NJ: Couple Covered Up Hiring Criminals, Drug Addicts As Drivers For Unsafe School Buses

The owners of an Essex County-based school bus company whose driver OD'd and crashed with 12 special-needs kids on board hired criminals and drug addicts, put unsafe vehicles on the road and tried to cover it all up, state authorities charged.

School bus

School bus

Photo Credit: Joshua Buesser/Googlemaps

Ahmed Mahgoub, 62, and his wife, Faiza Ibrahim, 47, both of East Hanover, knowingly hired drivers for F&A Transportation who “did not hold valid commercial driver’s licenses or required license endorsements, as well as drivers who had criminal histories or were using illegal drugs,” Attorney General Gurbir S. Grewal said.

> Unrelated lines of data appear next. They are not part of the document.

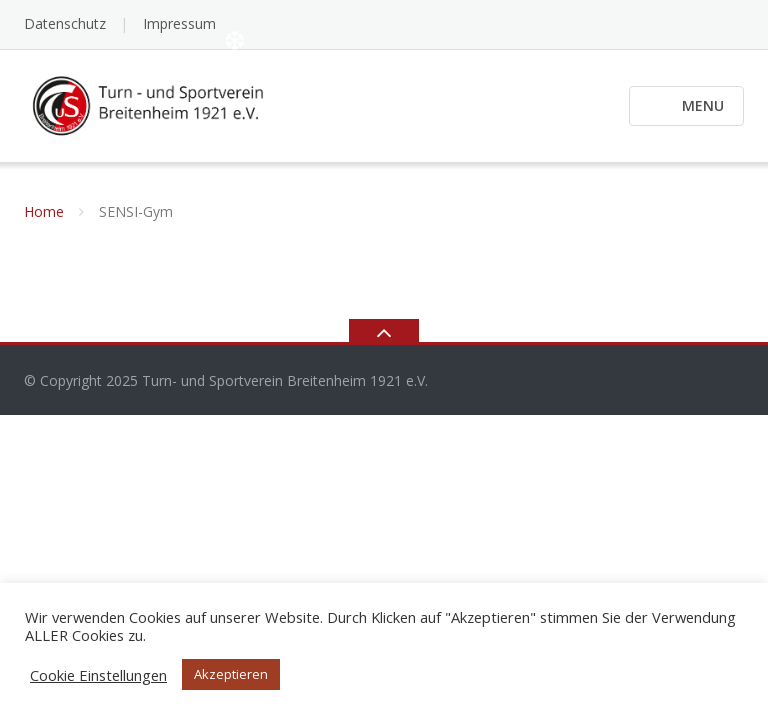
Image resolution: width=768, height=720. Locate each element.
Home (44, 211)
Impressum (179, 23)
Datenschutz (65, 23)
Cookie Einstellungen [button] (98, 675)
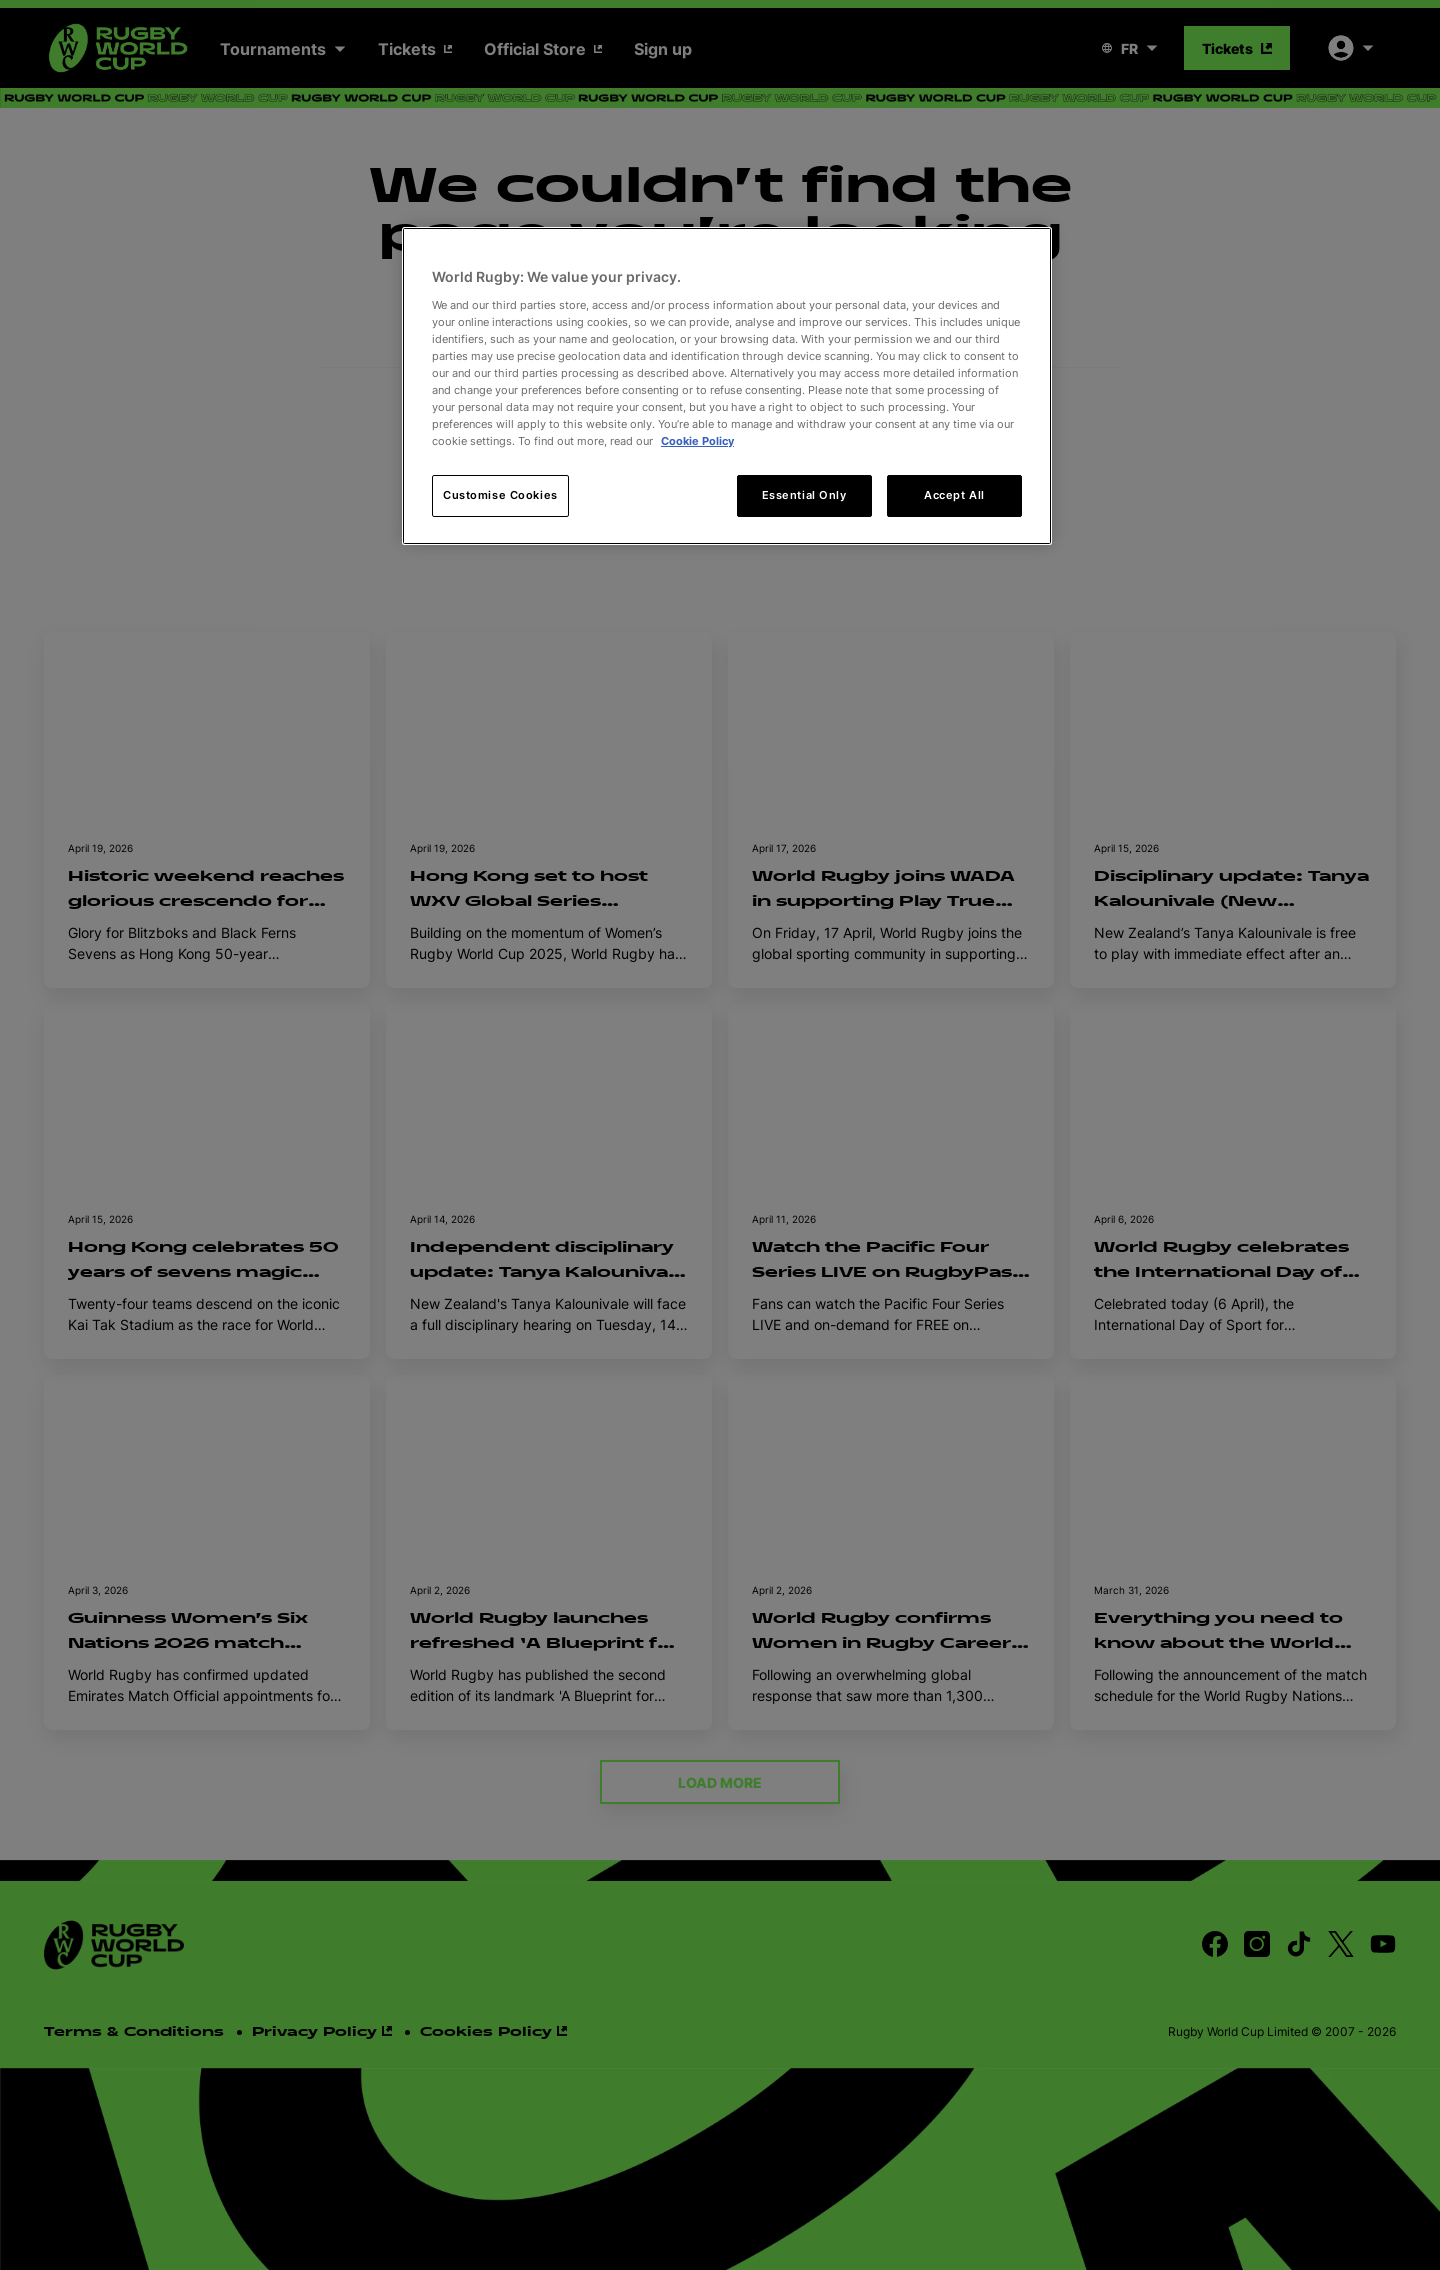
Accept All (954, 495)
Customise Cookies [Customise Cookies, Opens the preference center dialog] (500, 495)
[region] (727, 386)
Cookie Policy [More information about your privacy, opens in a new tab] (697, 441)
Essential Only (804, 495)
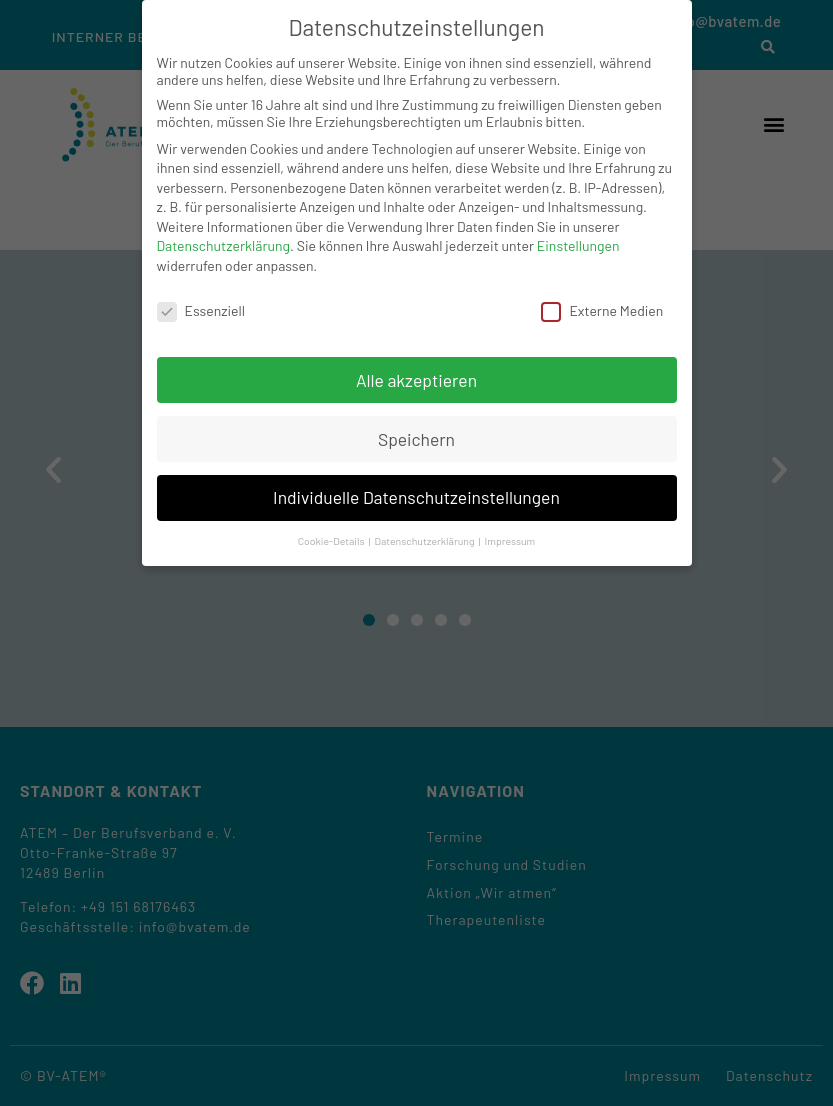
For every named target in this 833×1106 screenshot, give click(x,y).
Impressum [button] (510, 540)
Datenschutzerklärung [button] (425, 540)
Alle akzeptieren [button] (416, 380)
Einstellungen (578, 245)
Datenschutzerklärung (224, 245)
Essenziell (201, 310)
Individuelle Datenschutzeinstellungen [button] (416, 497)
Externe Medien (602, 310)
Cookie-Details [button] (332, 540)
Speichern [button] (416, 439)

The couple doctored vehicle inspection forms and lied to school districts in Passaic, Morris and Union counties “to cover up the fact that the company hired unqualified drivers, failed to conduct mandatory drug testing and criminal background checks for drivers and aides, and operated unsafe buses,” Grewal added.

They also told drivers to evade MVC inspections at school sites and at times had aides drive the school buses, the attorney general said.

By doing so, the couple protected roughly $3.5 million in contracts with those districts, he said.

In an incident that made headlines last year, one of their drivers used heroin in the F&A parking lot in East Orange before overdosing and crashing a bus into the wall of a building at 14th Avenue and Jones Street in Newark with 12 special-needs children aboard.

Responding police officers used Narcan to revive her.

State authorities on Thursday charged Mahgoub and Ibrahim with conspiracy, false representation for a government contract, theft by deception, tampering with public records and corporate misconduct following an investigation by Grewal’s Office of Public Integrity and Accountability and the New Jersey State Police Official Corruption Bureau.

“This is the second time in four months that we have filed serious criminal charges against a school bus company and its operators for allegedly putting children in jeopardy by hiring unqualified drivers, using unsafe buses, and falsifying records to cover up their conduct,” Grewal said.

“No parent should have to worry about the condition of their child’s school bus or question whether their child’s bus driver might be a felon or someone under the influence of drugs or alcohol,” he added. “No child should ever be put in danger that way.”